Rae thought about how, when she’d first met her college boyfriend in that over-capacity, beer-soaked frat basement, he hadn’t felt like a stranger. She didn’t like it, how she still remembered the untainted beginning. They’d dated for a few years before he’d cheated on Rae with the girl Rae had been living with right after college. He’d spun the blame on her: “You’re in an exclusive relationship with your job!”

“It’s good to keep working your relationship muscle,” Ellen said. “So it doesn’t atrophy too much.”

“My relationship muscle is very strong, thank you,” Rae said, feeling a stab of betrayal at how Ellen was lecturing her about love, on her birthday no less.

“How many dates have you been on since you and Jake broke up?” Ellen asked. Ellen went on first dates just about every week. None of them had stuck yet.

“Plenty,” Rae said, though it wasn’t true. She hadn’t technically been on any dates since her breakup two years ago, not unless you counted the time she’d gotten drinks with a client—a networking event, she’d thought—and he’d ended up hitting on her.

Maybe it was recalling the way his hand had slid assertively up her thigh that night, or maybe it was the way she was now sitting on the floor eating blocks of cheese at her own birthday party, but something made her see her dating life in a new light—a very dim, very dark light that was flickering ominously, as if to warn her it was about to go out altogether.

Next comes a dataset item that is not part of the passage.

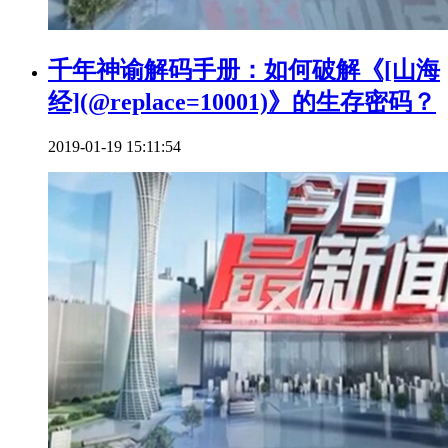
千年神谕解码手册：如何破解《[山海
经](@replace=10001)》的生存密码？
2019-01-19 15:11:54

Reminding herself that she had more important things to focus on than meeting guys, she tried to push back against the angst, but the angst pushed back with a mind of its own, like it was staging a coup on her own brain, a coup it had been planning for a long time now and had chosen tonight to execute, knowing how vulnerable she’d be to a quarter-life crisis.

The anxiety escalated into full-blown panic. She’d completed twenty-five laps around the sun and yet was still at square zero when it came to love. In trying to climb up the corporate ladder, she’d fallen completely off the romantic ladder.

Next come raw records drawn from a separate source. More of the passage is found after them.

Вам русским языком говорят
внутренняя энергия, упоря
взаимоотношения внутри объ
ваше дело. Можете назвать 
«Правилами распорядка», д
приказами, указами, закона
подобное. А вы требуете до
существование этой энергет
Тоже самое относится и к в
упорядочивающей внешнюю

Chugging the rest of her rosé, she reached for an unopened bottle of room-temperature Chardonnay. “Shit,” she said, yanking on the corkscrew. She still struggled to open wine bottles. She should’ve mastered more of these adult things by now, but she hadn’t, and in this moment, she was certain she never would. “I’m in a romantic recession.”

Ellen and Sarah rattled off a string of supposed-to-be-soothing words, but Rae’s screeching escalated as she kept tugging the cork,which was shredding as it stayed stuck in the neck of the bottle. “A romantic recession!” she cried, latching on to the alliteration. “And my dad didn’t even send me a birthday card.” The negative spiral was all intertwined. “And I hate my mom’s boyfriend. And I’m going to be staring at pointless spreadsheets for the rest of my life and never write a single poem. And I’m going to die alone, surrounded by cats!” she concluded in crescendo.

“Well, then that’s not really alone, is it?” Sarah asked, trying to lighten the mood. “Since you’ll have the cats.”

Rae tried to glare, but her eyelids were too tired. The thought of work tomorrow made her want to simultaneously curl into a ball and teleport away, away,away.

A serrated blade of clarity woke her up. “I have to meet someone this year or it’s all over,” Rae announced, pivoting to her no-nonsense business voice.